Untuk mengatasi fenomena penyakit memiliki ini, sebenarnya yang dapat kita lakukan adalah mengubah paradigma dari "Saya akan A jika memiliki C" bergeser ke "Saya menjadi A karena mempunyai B". Jika kita kontekstualisasikan dengan contoh sebelumnya, kalimatnya jadi begini:
"Saya akan produktif jika memiliki MacBook Pro" berubah menjadi "Saya produktif karena memiliki Asus Intel Celeron".
Intinya, kita memanfaatkan yang kita miliki alih-alih menunggu sesuatu hal yang tidak jelas kedatangannya ketika akan melakukan sesuatu. Hal ini juga bisa diterapkan dalam hubungan romansa, alih-alih menunggu dia menjadi milikmu untuk bahagia, tetapi jadilah bahagia karena kamu memang harus bahagia. Dengan atau tanpanya.
Sekian,
David Aji Pangestu
*tulisan ini terinspirasi dari buku "Berani Tidak Disukai" dan "Berani Bahagia".
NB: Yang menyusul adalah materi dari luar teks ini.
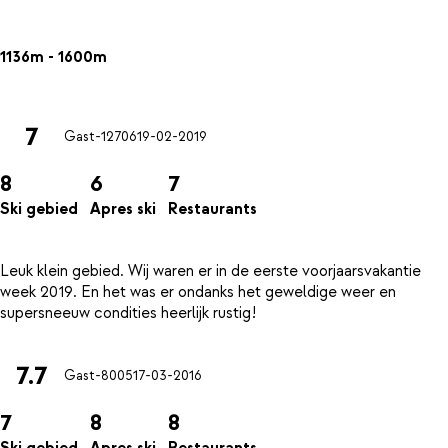
1136m - 1600m
7
Gast-12706
19-02-2019
8
6
7
Ski gebied
Apres ski
Restaurants
Leuk klein gebied. Wij waren er in de eerste voorjaarsvakantie
week 2019. En het was er ondanks het geweldige weer en
7.7
Gast-8005
17-03-2016
7
8
8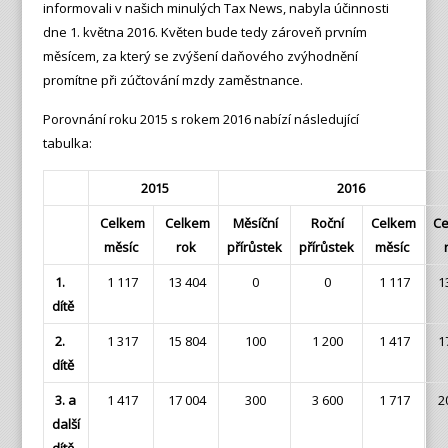
informovali v našich minulých Tax News, nabyla účinnosti
dne 1. května 2016. Květen bude tedy zároveň prvním
měsícem, za který se zvýšení daňového zvýhodnění
promítne při zúčtování mzdy zaměstnance.
Porovnání roku 2015 s rokem 2016 nabízí následující
tabulka:
2015
2016
Celkem
Celkem
Měsíční
Roční
Celkem
Ce
měsíc
rok
přírůstek
přírůstek
měsíc
1.
1 117
13 404
0
0
1 117
1
dítě
2.
1 317
15 804
100
1 200
1 417
1
dítě
3. a
1 417
17 004
300
3 600
1 717
2
další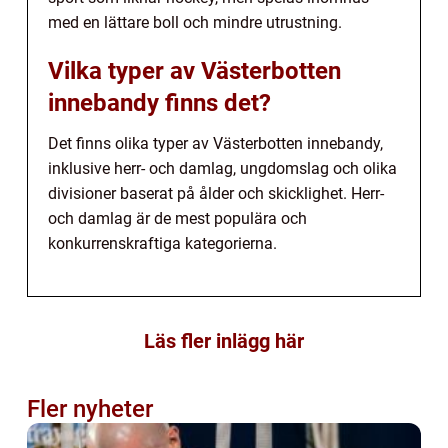
med en lättare boll och mindre utrustning.
Vilka typer av Västerbotten
innebandy finns det?
Det finns olika typer av Västerbotten innebandy,
inklusive herr- och damlag, ungdomslag och olika
divisioner baserat på ålder och skicklighet. Herr-
och damlag är de mest populära och
konkurrenskraftiga kategorierna.
Läs fler inlägg här
Fler nyheter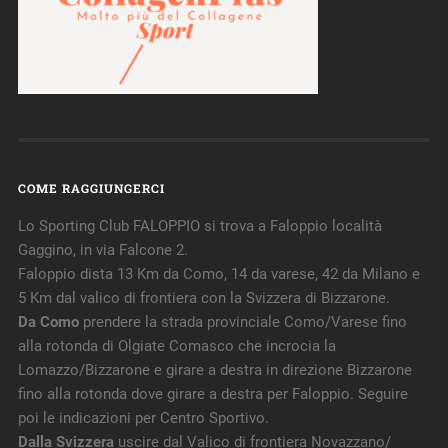
COME RAGGIUNGERCI
Lo Sporting Club FALOPPIO si trova a Faloppio località
Gaggino, in via Falcone 2.
Faloppio dista 13 Km da Como, 14 da varese, 42 da Milano e
5 Km dal valico di frontiera con la Svizzera di Bizzarone.
Da Como
prendere la strada provinciale Como/Varese fino
alla rotonda di Olgiate Comasco che incrocia la
Lomazzo/Bizzarone e girare a destra in direzione Bizzarone
fino alla rotonda dove girare a destra per Faloppio. Seguire
poi le indicazioni per Centro Sportivo.
Dalla Svizzera
uscire dal Valico di frontiera Novazzano/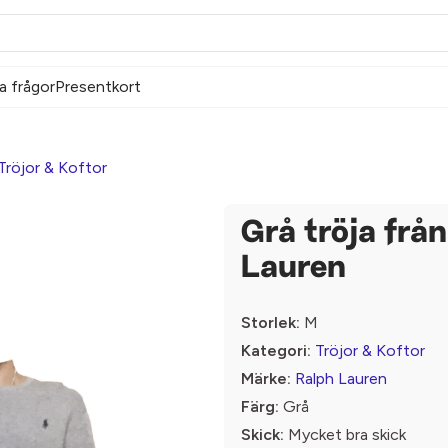
a frågor
Presentkort
Tröjor & Koftor
Grå tröja frå
Lauren
Storlek:
M
Kategori:
Tröjor & Koftor
Märke:
Ralph Lauren
Färg:
Grå
Skick:
Mycket bra skick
saya mau kasih satu case, penyakit memiliki dalam hubungan romansa yang pernah saya alami. dimana laki" yang tidak bisa bersyukur itu melepaskan wanita yang bersyukur atas apa yang dimilikinya demi kebahagiaannya sendiri. hal ini bukan berarti tanpa lelaki JAHAT itu si wanita tidak bisa bahagia, tapi kembali lagi pada penyakit memiliki yang penulis sebutkan bahwa dalam kasus ini dapat dianalogikan "saya akan bahagia jika tidak bersama X dengan mencari Queen baru dan kesenangan sendiri", dampaknya memang bagus untuk diri si pengkhianat itu (saya menyebutnya pengkhianat karna janji manis yang dia ucapkan hanya bohong semata), namun dampaknya untuk mental pihak lain sangat signifikan.
stop. tapi alhamdulillah, wanita yang di didik sangat mandiri dan disayang oleh orang tuanya, dicukupi banyak hal oleh keluarganya itu sudah mendapatkan kebahagiaan baru di lingkungan baru. walaupun akhirnya, wanita itu menjadi sangattt benci kepada orang yang sudah merendahkan harga dirinya serta menyia"kannya.
dia sudah memaafkan, namun tidak bisa lupa atas perlakuan yang didapatkannya.
konteksnya lebih positivity. terima kasih
seolah-olah kalimat anda terkesan meremehkan kebahagiaan seseorang yang memang benar-benar bahagia bersama pasangannya. hmm, saya pikir anda yang belum berada di posisi itu, anda yang belum menemukan 'hal itu', belum merasakan 'hal itu'. hingga seakan menentang segala hal diluar dari subjektivitas anda.